Best Practice #6 : Carefully select the right tools and approaches for addressing specific transparency needs of machine learning underwriting models. At this stage of maturity, multiple tools might be needed to address specific areas. The responsible use of model diagnostic tools is part of governance decisions that an organization has to make.

Choosing the tools matters; interpreting the analysis from tools matters

7.2.AAN (Adverse Action Notice) :: Use wisely !

  • The two tasks were to generate four drivers of adverse credit decisions for the set of 3000 rejected applicants and then to identify a feasible path towards acceptance within 12 months for each of the 3000 rejected applicants.
  • The path to acceptance is interesting because it is a computational challenge as well as finding the right set of feasible features that are practical for a consumer to change. [Note : Counterfactuals is an important area for this — I have marked counterfactuals as future additions below]

1They found substantial variation in the fidelity of diagnostic tools that provide four drivers for an adverse credit decision.

2While the best tools identify features that indeed relate to the adverse credit decision, changing these features is often not sufficient to overturn the adverse credit decision

3Consistency across tools and models are … well … not that consistent; even 50% would be a high number to look for. One way this is good, because we can get different viewpoints from different tools.

4Consistency for simple models is higher than for complex models, but not by as much as we would expect — meaning it is the approach by the tools that matter more than the model algorithms themselves.

5From a usability perspective, the current tools do not necessarily do well in deriving actionable paths to acceptance —changing only a few features in isolation is unlikely to overcome a rejection. As I mentioned earlier, counterfactuals might be an answer — still in research mode, but we might derive value if we pair the counterfactuals with human-in-the-loop.

Best Practice #7 : In suggesting a feasible path towards acceptance, changing the features, flagged by the tools, by themselves are not sufficient to overturn the adverse credit decision. Instead, these features should be understood in context of their feature correlations: only moving them together with correlated features shows the full effect on credit approvals.

Also consider the features that can’t be changed, that can be moved only in one way and correlated features e.g. if we suggest a higher education, it also increases the age. While this common sense, machines do not understand these constraints unless explicitly told

7.3. FL, DI & LDA (Fair Lending, Disparate Impact & Least Discriminatory Alternative) :: Practical and improving !

  • Two fair lending doctrines reflect these requirements: Disparate Treatment and Disparate Impact.
  • Disparate treatment focuses on whether lenders have treated applicants differently based on protected characteristics like race, gender et al
  • Disparate impact prohibits lenders’ use of facially neutral practices that have a disproportionately negative effect on protected classes, unless those practices meet a legitimate business need that cannot reasonably be achieved through alternative means with a smaller discriminatory effect.

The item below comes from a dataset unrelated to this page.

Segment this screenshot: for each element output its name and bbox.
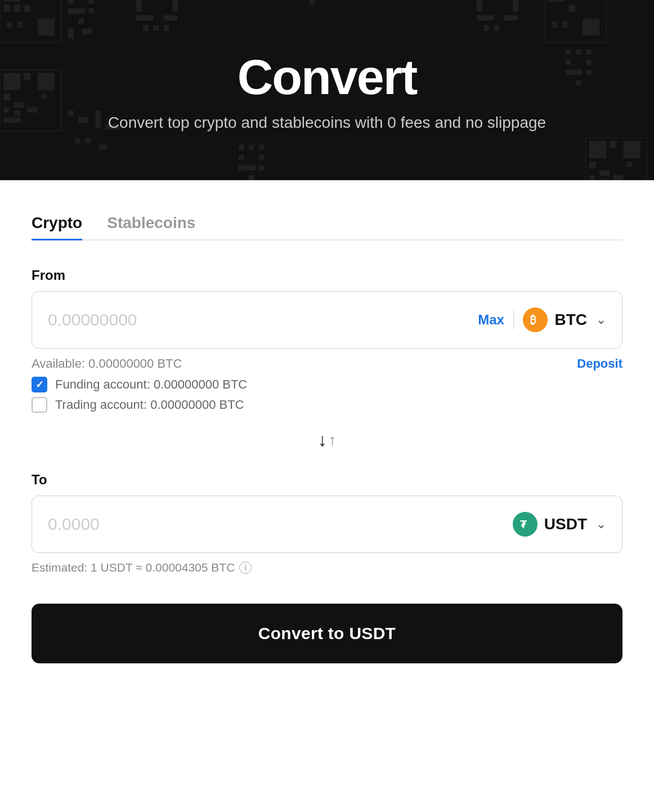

This is where the LDA comes in. As you will see down below, tools are able to find alternates using automated search.
  • Financial institutions rely on statistical analyses to help them comply with both legal fair lending doctrines.

Best Practice #8 : To keep in mind — With the advent of advanced prediction tools, there has been heightened interest from the regulators, especially for complex models. And, where machine learning models rely on data from more varied sources or on more complex features, there are open questions concerning whether lenders and regulators may need new tools and face new limitations in efforts to diagnose disparate impact.

1There are a set of diagnostic tools that exhibit high fidelity across both simple and complex models i.e., able to reliably identify features that are related to the model’s disparities.

Best Practice #9 : When identifying model features that contribute to disparity, select tools that combine information about how a feature correlates with protected class status and how important the feature is for the model’s prediction.

2When the distribution of these features is equalized across groups or these features are perturbed in a favorable direction sizably, reduce disparities across protected classes. But the re-weighting needs to be done in the context of their feature correlations-manipulating the features in isolation exhibits smaller reductions in disparities

3No single model performs best across a range of possible fairness metrics, but complex models consistently outperform simpler models that rely on relatively few features both in terms of fairness and predictive performance

4The relative patterns of predictive performance and adverse impact are preserved when evaluating underwriting models on a held-out data set with a different applicant composition.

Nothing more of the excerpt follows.